Roullette math

What would be the Odds on roulette if say all I wanted to do was make and stop at 200 dollars by placing 5 dollars on 1-12 and 5 dollars on 2-12 with a progression of 5 $5-$25-$125 and starting back a 5 dollars if the 125 didn't hit. Reason being starting over after 125 I figure I wouldn't have that much of a hole to dig myself out of especially If it hits 1-12 at 125 dollars

1-12 and 13-24, I hope you mean?

What do you mean odds? Probability of success depends also on how much you're willing to lose.

Probability to lose one bet specifically is 14/38, since you'd have 24 numbers covered. Losing 3 in a row is (14/38)^3. So slightly more likely than 5% to lose 3 straight.

Question 1: what's your initial bankroll? You're more likely to make 200 if you're willing to risk 5000 than if you're only willing to risk 500.

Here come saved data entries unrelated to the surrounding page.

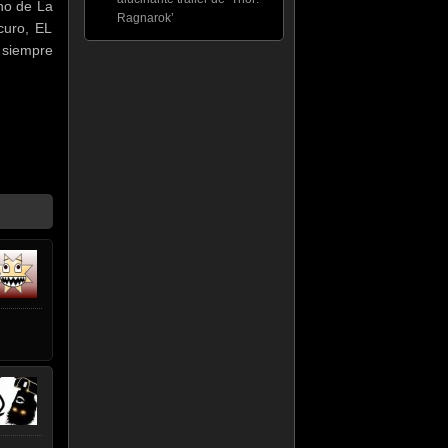
no de La
Ragnarok’
curo, EL
 siempre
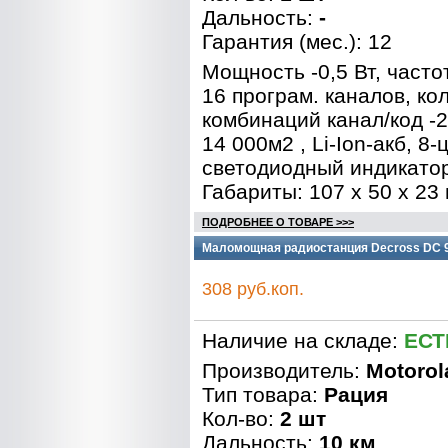
Дальность:
-
Гарантия (мес.): 12
Мощность -0,5 Вт, часто
16 програм. каналов, ко
комбинаций канал/код -2
14 000м2 , Li-Ion-акб, 8
светодиодный индикато
Габариты: 107 х 50 х 23
ПОДРОБНЕЕ О ТОВАРЕ >>>
Маломощная радиостанция Decross DC 9
308 руб.коп.
Наличие на складе:
ЕСТ
Производитель:
Motorol
Тип товара:
Рация
Кол-во:
2 шт
Дальность:
10 км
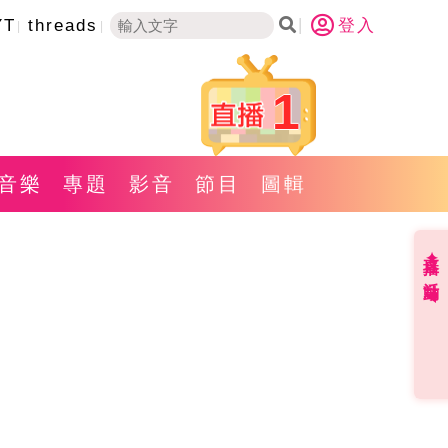
YT
threads
登入
1
音樂
專題
影音
節目
圖輯
直播✦活動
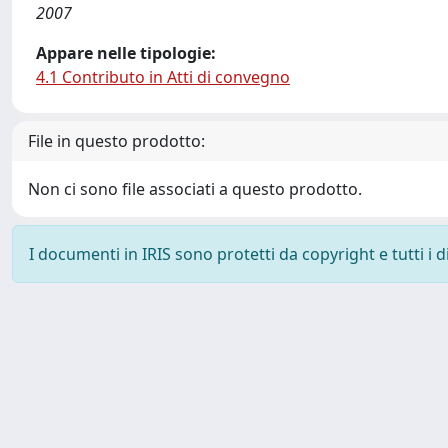
2007
Appare nelle tipologie:
4.1 Contributo in Atti di convegno
File in questo prodotto:
Non ci sono file associati a questo prodotto.
I documenti in IRIS sono protetti da copyright e tutti i di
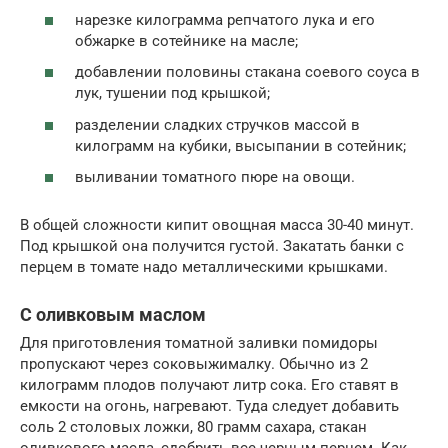
нарезке килограмма репчатого лука и его
обжарке в сотейнике на масле;
добавлении половины стакана соевого соуса в
лук, тушении под крышкой;
разделении сладких стручков массой в
килограмм на кубики, высыпании в сотейник;
выливании томатного пюре на овощи.
В общей сложности кипит овощная масса 30-40 минут.
Под крышкой она получится густой. Закатать банки с
перцем в томате надо металлическими крышками.
С оливковым маслом
Для приготовления томатной заливки помидоры
пропускают через соковыжималку. Обычно из 2
килограмм плодов получают литр сока. Его ставят в
емкости на огонь, нагревают. Туда следует добавить
соль 2 столовых ложки, 80 грамм сахара, стакан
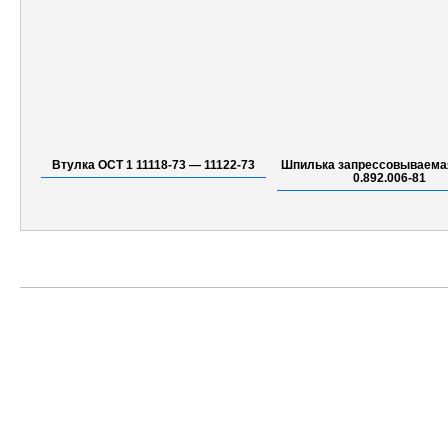
Втулка ОСТ 1 11118-73 — 11122-73
Шпилька запрессовываема
0.892.006-81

Question 2: if one of your two bets wins, do you reset just that bet, or both of them?
For example, if your first bet is 5 on 1-12 and 5 on 13-24, and the number is 10, is your next bet 5 on 1-12 and 25 on 13-24, or 5 each on both of them?

Quote: rivbogambler

What would be the Odds on roulette if say all I wanted to do was make and stop at 200 dollars by placing 5 dollars on 1-12 and 5 dollars on 2-12 with a progression of 5 $5-$25-$125 and starting back a 5 dollars if the 125 didn't hit. Reason being starting over after 125 I figure I wouldn't have that much of a hole to dig myself out of especially If it hits 1-12 at 125 dollars

https://wizardofvegas.com/member/oncedear/blog/#post1370 gives you an approx answer

Lets say with a bankroll of 5000 with a progression of 5 x on 1-12 and 13-24 with a starting bet of 10 so 5 dollars on each being 5 25 and I would start back over at 125 even if it still lost reason being I figure it would not take as long climbing out of a 310 dollar hole from the previous bets. I'm just trying to figure the math of it hitting the 0s or 3rd 12 3 times in a row

It didn't really give me the answer I was looking for but it did help thanks

Quote: rivbogambler

It didn't really give me the answer I was looking for but it did help thanks

Hi,
I'm afraid you do need to state the bankroll that you are prepared to put 'at risk' before it is in any way possible to answer your question.

Quote: rivbogambler

Lets say with a bankroll of 5000 with a progression of 5 x on 1-12 and 13-24 with a starting bet of 10 so 5 dollars on each being 5 25 and I would start back over at 125 even if it still lost reason being I figure it would not take as long climbing out of a 310 dollar hole from the previous bets. I'm just trying to figure the math of it hitting the 0s or 3rd 12 3 times in a row

RS answered the question of losing 3 in a row: (14/38)³ = 343/6859 = 0.05001

Now the question of winning $200 with such a system, assuming the following:
-Bankroll of $5000
-Both bets resets to $5 after any of them wins
-If the available bankroll is not enough to cover the bet, the largest bet is made with the remaining bankroll
-Likewise, if the difference between $200 and the current winnings is less than the bet, the smallest bet that will reach the goal on a win is made

After 100,000 simulations with those assumptions (hopefully done correctly):
12408 lost $5000
13087 lost $4995
41614 won $200
32891 won $205

For an expected loss of $1123

Basically a 25.5% chance to lose $5000 and a 74.5% chance to win $200.

Thank you